The “stuff hit the fan” after the Washington Post put out the story about an ongoing investigation into what went on the night of March 4, 2015, when two Secret Service agents, one a top member of the president’s protective detail, drove a government car into White House security barricades after drinking at a late-night party eight blocks away.
Police officers on duty witnessed the incident and were going to arrest the two men and give them sobriety tests. But the officers were ordered by a supervisor on duty that night to let the men go home. This information was obtained from a current and a former government official familiar with the incident, who spoke on the condition of anonymity, according to the Washington Post.
But to make matters worse, the two agents, Mark Connolly, the second-in-command on Obama’s detail, and George Ogilvie, a senior supervisor in the Washington field office, apparently ran over a suspicious package before it had been determined to not be a threat. So basically, they disrupted a crime scene and destroyed the evidence, even though the threat was nothing more than a book.
According to witnesses, around 10:45 p.m., a woman got out of her blue Toyota car at the Southeast entrance to the White House and tossed a package wrapped in a green shirt at the entrance, yelling “It’s a bomb.” It was when police had cleared the scene and were investigating the suspicious package that the two Secret Service agents appeared on the scene.
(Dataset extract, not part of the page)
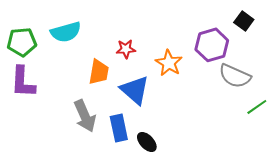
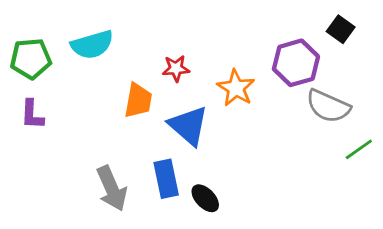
purple L-shape: (23, 82) -> (32, 114), size x0.7
gray arrow: (85, 116) -> (112, 188), moved

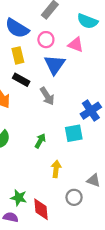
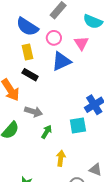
pink triangle: (76, 45) -> (81, 43), turned 35
blue triangle: (55, 65) -> (61, 61), turned 30
gray arrow: (47, 96) -> (33, 112), moved, turned -42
A surveillance video is being studied, but witnesses say the agent’s car sped through police tape and ran into the barricade, toppling some barrels. The Pennsylvania woman in the car was tracked down two days later after getting away at the scene.
This latest incident involving the Secret Service is but one in a long string of mistakes the agency tasked with protecting the president has made. And again, there have been apparent attempts at covering the events up. This was true of past incidents, where an attempt to cover up unprofessional behavior came out in the media.
Now, all eyes are on Obama’s newly appointed Secret Service Director Joseph Clancy, deputy press secretary Eric Schultz told reporters on Thursday. Rep. Jason Chaffetz (R-Utah), chairman of the House Oversight and Government Reform Committee, said he was concerned that the events of March 4 suggest some in the Secret Service feel they are above the law, and he may be right.
As many people could argue, if an ordinary citizen had run into that barricade, they would still be sitting behind bars today. So why must we allow two codes of conduct? What if that package had indeed been a bomb, instead of a book? The American public is being lied to and given misinformation, and worse still, it is on a need to know basis, and in this day and age, that is completely wrong.
Those two agents should have been arrested, we all know that. They should have been given sobriety tests. And what does our president have to say about his protective detail? Through a spokesman, he says he has complete confidence in Mr. Clancy.